Holiday plants share complicated heritage

Holiday plants share complicated heritage
                        

Is nature inside your house this holiday season? Since ancient times people have been eager to bring plants indoors during winter. We miss the green landscape and embrace plants that bring promise of a new growing season.

Popular indoor nature choices like holly, mistletoe and pine all share a complicated heritage that mixes religion, culture and folklore. Mistletoe is a part of Greek and Norse traditions while holly goes back to the times of the Druids and Romans. Christians adopted holly to symbolize events in the life of Christ.

According to history.com, Romans decorated their homes and temples with evergreen boughs, as did the Druids and Celts of Northern Europe. Even the burly Vikings liked evergreens and saw them as special plants for their sun god.

Bringing greenery into the house is rooted in ancient celebrations of the winter solstice, which in 2019 occurs on Saturday, Dec. 21. Many ancient people believed the sun was a god who grew increasingly weak until the winter solstice; then the sun became gradually stronger. The greenery was viewed as a tangible reminder that warmer weather and growing seasons were on the way.

It’s Germany, however, that grew the Christmas tree tradition we know today. Martin Luther, in the 16th century, is credited with adding lighted candles to the tree after being awed by the brilliance of stars twinkling among the evergreens.

Christmas trees were common in Europe for many years but were not seen much in America until the mid-1800s.
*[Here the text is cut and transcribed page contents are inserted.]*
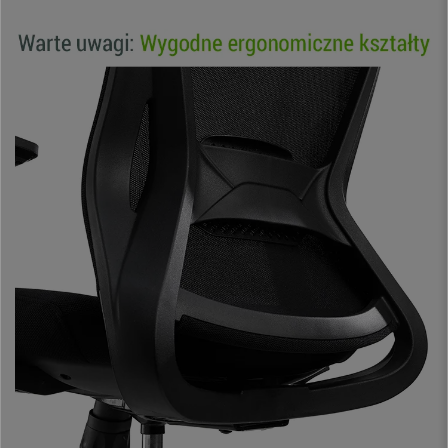
kantelmechanisme
zorgt voor het extra comfort dat verwacht wordt van
een hoogwaardig product. Het zorgt voor meer bewegingsvrijheid, omdat
het
de hoek tussen de rugleuning en de zitting varieert
. U kan hem
ook vastzetten en de hardheid of spanning aanpassen waarmee het
systeem werkt.
De
zitting is voorzien van een vulling met hoge dichtheid
en met een
aangename en zeer r
esistente bekleding
. De materiaalkeuze garandeert
een comfort, ook bij langdurig gebruik.
De
in hoogte verstelbare armleuningen met zachte rubberen
pads
dragen bij aan de ergonomie en zorgen voor een goede
lichaamshouding.
De
geïntegreerde hoofdsteun is ruim en
gewatteerd.
Deze stoel is ontworpen voor een veeleisend gebruik, ideaal
voor kantooromgevingen of thuis.
De kwaliteit is buitengewoon. Het elegante verchroomde stalen onderstel
geeft stevigheid en stabiliteit dat duidelijk het verschil maakt ten opzichte
van andere, meer conventionele modellen.
Dit model is ontworpen en vervaardigd volgens
veeleisende
voorschriften op het gebied van afmetingen, veiligheid, stabiliteit,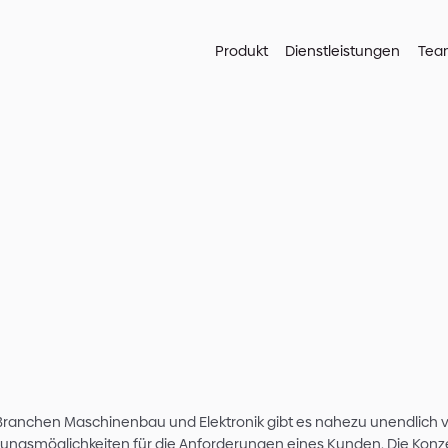
Produkt
25. Oktober 20
on der Kundenan
Bild zum passe
Wie die Lösungssuche für Kunden mit Hilfe 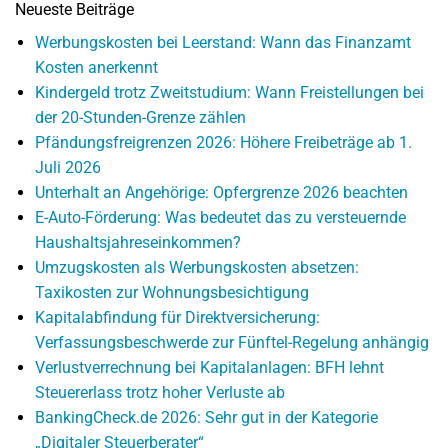
Neueste Beiträge
Werbungskosten bei Leerstand: Wann das Finanzamt
Kosten anerkennt
Kindergeld trotz Zweitstudium: Wann Freistellungen bei
der 20-Stunden-Grenze zählen
Pfändungsfreigrenzen 2026: Höhere Freibeträge ab 1.
Juli 2026
Unterhalt an Angehörige: Opfergrenze 2026 beachten
E-Auto-Förderung: Was bedeutet das zu versteuernde
Haushaltsjahreseinkommen?
Umzugskosten als Werbungskosten absetzen:
Taxikosten zur Wohnungsbesichtigung
Kapitalabfindung für Direktversicherung:
Verfassungsbeschwerde zur Fünftel-Regelung anhängig
Verlustverrechnung bei Kapitalanlagen: BFH lehnt
Steuererlass trotz hoher Verluste ab
BankingCheck.de 2026: Sehr gut in der Kategorie
„Digitaler Steuerberater“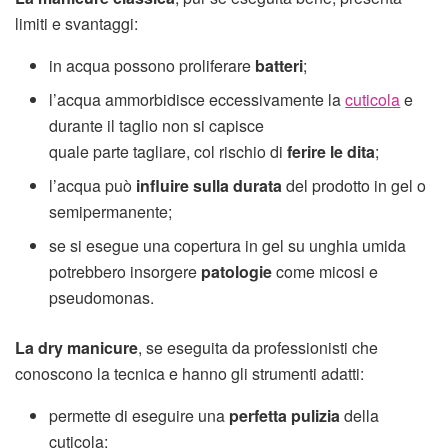
limiti e svantaggi:
in acqua possono proliferare
batteri
;
l’acqua ammorbidisce eccessivamente la
cuticola
e
durante il taglio non si capisce
quale parte tagliare, col rischio di
ferire le dita
;
l’acqua può
influire sulla durata
del prodotto in gel o
semipermanente;
se si esegue una copertura in gel su unghia umida
potrebbero insorgere
patologie
come micosi e
pseudomonas.
La dry manicure
, se eseguita da professionisti che
conoscono la tecnica e hanno gli strumenti adatti:
permette di eseguire una
perfetta pulizia
della
cuticola;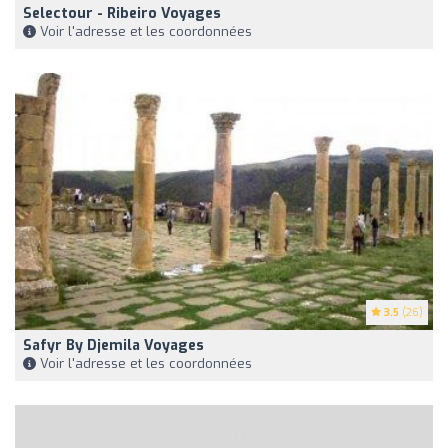
Selectour - Ribeiro Voyages
Voir l'adresse et les coordonnées
3.5
(26)
Safyr By Djemila Voyages
Voir l'adresse et les coordonnées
Although Christmas today is a very festive time, it was not jolly in early America. The New England Puritans viewed Christmas as sacred and something to be observed very solemnly. In the 1600s Oliver Cromwell “preached against the ‘heathen traditions’ of Christmas carols, decorated trees and any joyful expression.” People were actually fined in Massachusetts for hanging Christmas decorations.

This stern and solemn approach to Christmas faded as Irish and German immigrants came in larger numbers to the U.S. One of those was August Imgard, a tailor from Bavaria who came to Wooster in 1847. Supposedly he was homesick for the Christmas trees in Germany, so he cut down a tree and decorated Wooster’s first Christmas tree. Imgard’s gift to the city is honored each year with a lighted tree placed near his tomb at the Wooster cemetery. Look for it as you approach the stop lights at the foot of Madison Hill.

Poinsettia fact and lore

The queen of holiday greenery is the Poinsettia. More Poinsettias are sold than any other holiday plant. What we call the flower is actually colored bracts or modified leaves. The true flowers are in tiny clusters at the center of the showy bracts.

We capitalize the word Poinsettia because it is named after a person: Dr. Joel Roberts Poinsett. This first ambassador to Mexico saw and admired these beautiful plants and brought them to the U.S. In 1828. Poinsett, a botanist as well as a statesman, also played a key role in determining that the Smithsonian Institution in Washington would become a national museum.

Poinsettias also share an intersection of religious, cultural and historical connections. The plant is a perennial shrub in Mexico growing 10-15 feet tall. The Aztecs used the Poinsettia to make fabric dye, cosmetics and a fever cure.

A charming Mexican legend links the Poinsettia with Christmas. As the story goes, a young child could only find a handful of common weeds by the roadside to bring to a Christmas Eve service. Embarrassed she did not have a greater gift, she tenderly laid the little bouquet at the nativity scene. Immediately her humble offering was transformed into a cluster of beautiful red blooms. Others in the chapel were convinced they had seen a Christmas miracle and called the transformed blossoms “Flowers of the Holy Night.”

What happens to Poinsettias after the holidays? Some will be hastily chucked into the waste stream. Others will quietly die, forgotten in spare rooms and garages. But there are a few that will be lovingly encouraged to rebloom next year.

Keeping the plant alive is easy: Just treat it like another house plant. It’s tricky, though, to get it to bloom again next Christmas. The plant’s bloom cycle is extremely light sensitive and requires precise amounts of light and darkness each day. I love the plant, but I leave the growing to the pros.

Best wishes for a healthy and peaceful New Year.